(Dataset excerpts)
··········

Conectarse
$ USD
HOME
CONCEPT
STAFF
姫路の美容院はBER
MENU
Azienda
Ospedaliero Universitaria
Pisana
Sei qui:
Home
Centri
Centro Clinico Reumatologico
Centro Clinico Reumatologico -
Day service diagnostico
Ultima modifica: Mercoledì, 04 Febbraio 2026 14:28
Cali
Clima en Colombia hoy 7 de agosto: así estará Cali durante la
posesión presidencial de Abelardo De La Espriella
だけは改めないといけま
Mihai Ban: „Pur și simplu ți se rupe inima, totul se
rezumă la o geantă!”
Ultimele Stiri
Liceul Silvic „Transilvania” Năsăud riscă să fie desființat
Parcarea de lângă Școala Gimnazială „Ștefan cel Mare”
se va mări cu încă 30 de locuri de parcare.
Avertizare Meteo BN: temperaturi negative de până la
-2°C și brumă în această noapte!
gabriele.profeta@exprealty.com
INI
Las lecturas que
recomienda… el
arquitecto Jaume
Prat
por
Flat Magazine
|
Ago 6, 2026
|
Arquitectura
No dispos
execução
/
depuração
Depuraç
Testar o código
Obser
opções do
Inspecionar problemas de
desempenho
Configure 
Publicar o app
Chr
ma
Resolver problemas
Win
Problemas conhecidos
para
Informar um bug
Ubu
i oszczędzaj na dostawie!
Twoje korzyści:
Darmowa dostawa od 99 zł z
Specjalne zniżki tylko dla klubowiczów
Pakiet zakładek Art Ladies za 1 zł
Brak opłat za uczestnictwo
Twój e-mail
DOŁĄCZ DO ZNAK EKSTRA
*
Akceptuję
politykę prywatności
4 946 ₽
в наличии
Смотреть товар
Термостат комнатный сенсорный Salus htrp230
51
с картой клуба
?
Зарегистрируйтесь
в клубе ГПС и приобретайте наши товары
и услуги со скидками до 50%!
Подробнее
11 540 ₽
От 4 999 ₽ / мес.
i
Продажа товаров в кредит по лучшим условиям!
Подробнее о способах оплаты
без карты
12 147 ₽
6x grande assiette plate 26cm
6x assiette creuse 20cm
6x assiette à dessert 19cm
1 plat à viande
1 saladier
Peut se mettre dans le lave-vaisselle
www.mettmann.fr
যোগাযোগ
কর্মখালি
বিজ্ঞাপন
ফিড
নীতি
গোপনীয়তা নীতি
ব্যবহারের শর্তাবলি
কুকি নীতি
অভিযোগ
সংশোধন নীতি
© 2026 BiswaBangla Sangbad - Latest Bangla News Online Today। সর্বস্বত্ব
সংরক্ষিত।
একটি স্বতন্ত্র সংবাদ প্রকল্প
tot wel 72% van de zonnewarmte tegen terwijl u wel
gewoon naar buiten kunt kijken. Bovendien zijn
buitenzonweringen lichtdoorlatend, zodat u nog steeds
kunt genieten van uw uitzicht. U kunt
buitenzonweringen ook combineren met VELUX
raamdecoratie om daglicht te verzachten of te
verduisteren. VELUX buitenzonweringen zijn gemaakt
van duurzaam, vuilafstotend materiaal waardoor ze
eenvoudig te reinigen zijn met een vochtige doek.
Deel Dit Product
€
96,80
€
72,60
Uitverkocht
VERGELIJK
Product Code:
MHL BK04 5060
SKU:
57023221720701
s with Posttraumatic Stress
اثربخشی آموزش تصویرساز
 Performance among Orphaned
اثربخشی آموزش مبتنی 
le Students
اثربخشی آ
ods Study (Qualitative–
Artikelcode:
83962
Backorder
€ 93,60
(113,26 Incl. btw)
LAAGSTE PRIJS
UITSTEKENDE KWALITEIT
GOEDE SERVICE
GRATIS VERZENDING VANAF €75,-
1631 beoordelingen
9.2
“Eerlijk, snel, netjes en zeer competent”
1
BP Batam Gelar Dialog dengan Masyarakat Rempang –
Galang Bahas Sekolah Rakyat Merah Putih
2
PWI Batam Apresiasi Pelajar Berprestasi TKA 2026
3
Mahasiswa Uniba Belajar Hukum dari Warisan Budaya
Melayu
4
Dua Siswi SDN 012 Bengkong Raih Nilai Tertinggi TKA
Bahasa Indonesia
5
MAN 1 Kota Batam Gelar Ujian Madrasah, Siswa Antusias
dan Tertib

··········

• Required work
What is needed is an exact copy of the entries from their first line down to the line with "Clima en Colombia", that line included, and nothing beyond it.

• Solution
Conectarse
$ USD
HOME
CONCEPT
STAFF
姫路の美容院はBER
MENU
Azienda
Ospedaliero Universitaria
Pisana
Sei qui:
Home
Centri
Centro Clinico Reumatologico
Centro Clinico Reumatologico -
Day service diagnostico
Ultima modifica: Mercoledì, 04 Febbraio 2026 14:28
Cali
Clima en Colombia hoy 7 de agosto: así estará Cali durante la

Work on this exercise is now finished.